Auch die deutsche Regierung beteiligt sich hieran und verweigert ihre Zustimmung zu jeder kleinsten Verbesserung. Im Mainstream (Mahlstrom?) der Entsolidarisierung und der Aushöhlung des Völkerrechts droht die zivilisatorische Errungenschaft, die das mit der Flüchtlingskonvention errichtete Schutzsystem für Schutzlose darstellt, unterzugehen.

Interessant ist dabei der Wandel, den die deutsche Bundesregierung in ihrer Argumentation vollzogen hat. 1993 war die "Asylrechtsreform" mit der Änderung des Grundgesetzes angeblich dringend nötig, um Deutschland den europäischen Standards anzupassen. Den Gegnern der Reform wurde vorgehalten, sie ständen der europäischen Einigung entgegen, träten für einen "deutschen Sonderweg" ein.
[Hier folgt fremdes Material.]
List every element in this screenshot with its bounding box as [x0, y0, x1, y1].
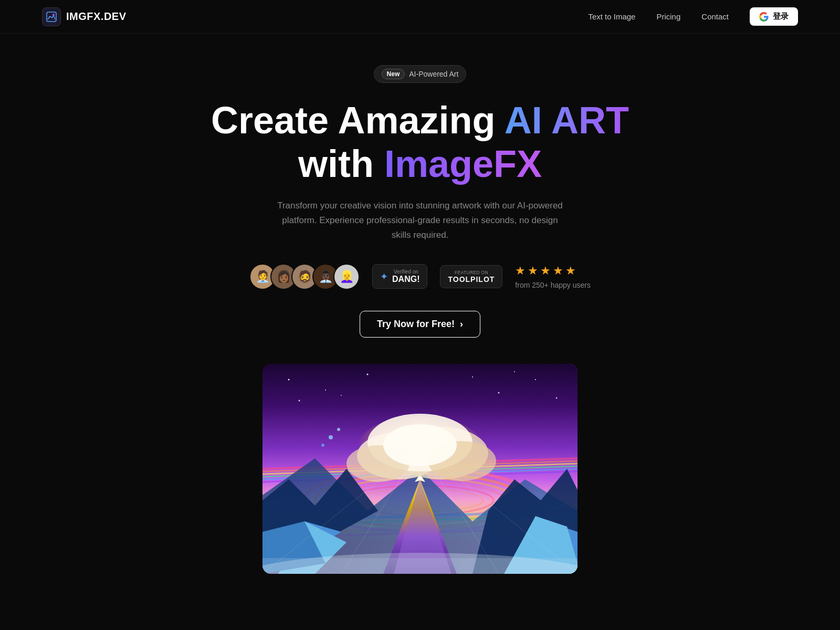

Heute ist es genau umgekehrt. Die vielen deutschen Regelungen, die einen faktischen Ausschluss von Schutzsuchenden aus dem Asylverfahren bewirken, werden beschworen, als seien sie die letzte Bastion des christlichen Abendlandes vor dem andrängenden Beelzebub. Der deutsche Sonderweg soll jetzt zur europäischen Einbahnstraße werden.

Vierte - und letzte - These: Einwanderungspolitik in Europa braucht bürgerschaftliches Engagement.



Europa lebt vom Engagement seiner Bürgerinnen und Bürger. Europäische Politik - besonders wenn Einwanderung und Flüchtlingsschutz betroffen sind - darf man nicht den ministerialen Experten überlassen. Das Eintreten für die Rechte von Flüchtlingen und Migranten ist konservativ und progressiv zugleich: Konservativ, weil wir damit die letzten Reste von Mitmenschlichkeit und Solidarität bewahren wollen. Und progressiv, weil wir eine Gesellschaft anstreben, in der alle Menschen ungeachtet ihrer Staatsangehörigkeit die gleichen Rechte genießen. In der der Pass nicht mehr "der edelste Teil des Menschen" (Brecht) ist. Und in der Verfolgte Schutz genießen.